When the NHC initiated advisories on Bonnie, a tropical storm warning was issued for the central and northwest islands of the Bahamas. In Florida, a tropical storm watch was issued for Golden Beach northward to Jupiter Inlet, and included Lake Okeechobee. In addition, a tropical storm warning was issued from Golden Beach to Bonita Springs on the west coast of the state, and included the Florida Keys and Florida Bay. By early July 23, the tropical storm warning from Golden Beach to Bonita Springs was discontinued, while a tropical storm warning was issued from Englewood to Deerfield Beach, Florida. Six hours later, a tropical storm watch was put into effect for Destin, Florida to Morgan City, Louisiana; it was later upgraded to a tropical storm warning. Three hours later, the tropical storm watch from Deerfield Beach to Jupiter Inlet, Florida and all tropical storm warnings in the Bahamas were discontinued. All tropical storm watches and warnings had been discontinued by 1500 UTC July 24, shortly before Bonnie dissipated.

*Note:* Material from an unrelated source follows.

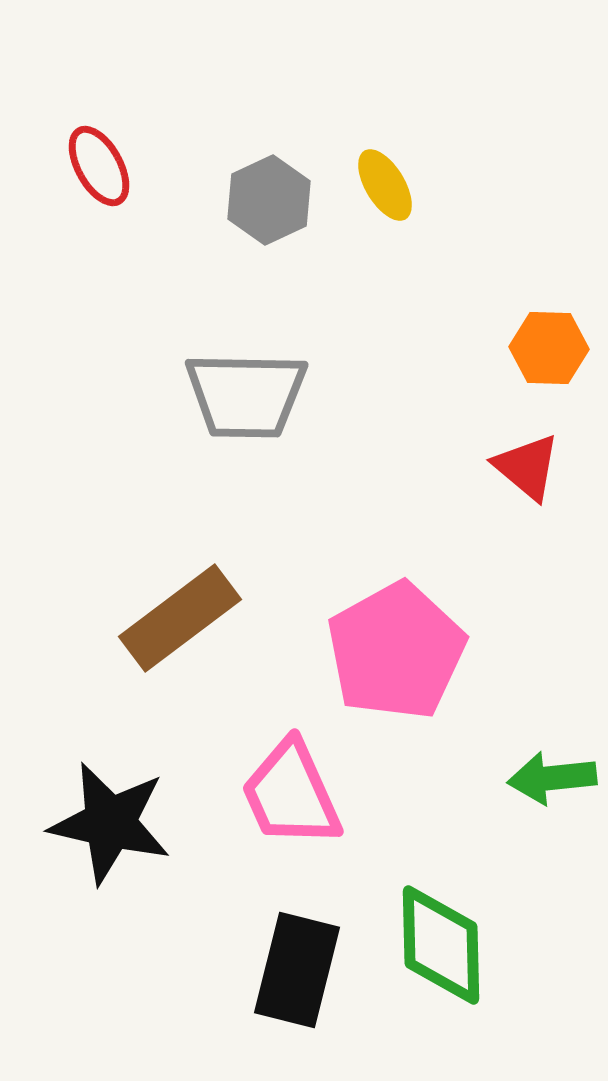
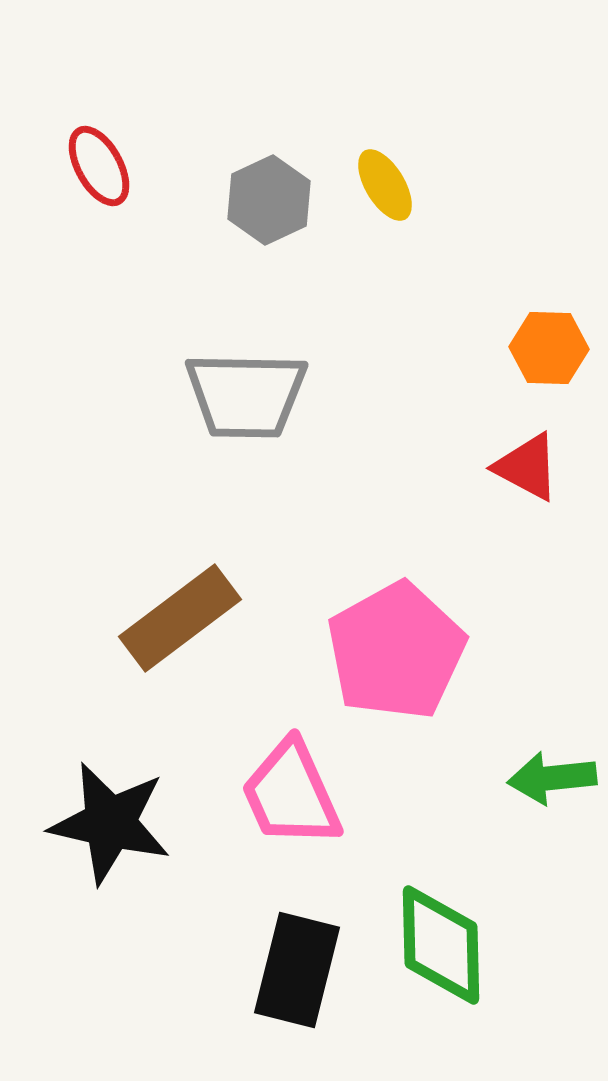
red triangle: rotated 12 degrees counterclockwise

Three cruise ships, Carnival Pride, Carnival Destiny, and Grandeur of the Seas had to alter their courses due to the presence of Bonnie. Due to the threat of a tropical storm, Louisiana Governor Bobby Jindal declared a state of emergency on July 22. Along the Gulf Coast, concerns arose regarding the potential effects of the storm on the BP oil spill earlier in the year. Due to risk of intoxicated storm surge, authorities prepared for possible evacuations of low-lying areas along coastlines. On July 23, Admiral Thad Allen ordered the oil spill site to be evacuated, as Bonnie posed a safety threat to nearly 2,000 people in that area. The ships and vessels in the area began preparation for evacuation on July 24. Closer to shore, approximately 1,300 fishing boats laying boom had to evacuate.

==Impact==

===Caribbean===
The precursor to Bonnie brought significant rainfall to parts of Puerto Rico and Hispaniola, leading to widespread flooding. In Puerto Rico, one person drowned after being caught in a swollen river, and roughly 1,500 people required evacuation in the Dominican Republic. According to officials in the Dominican Republic, the system produced more than 4 in of rain across the territory. Several towns in the country were isolated after bridges collapsed. Some light flooding also occurred in Artibonite, Haiti, though no damage was reported.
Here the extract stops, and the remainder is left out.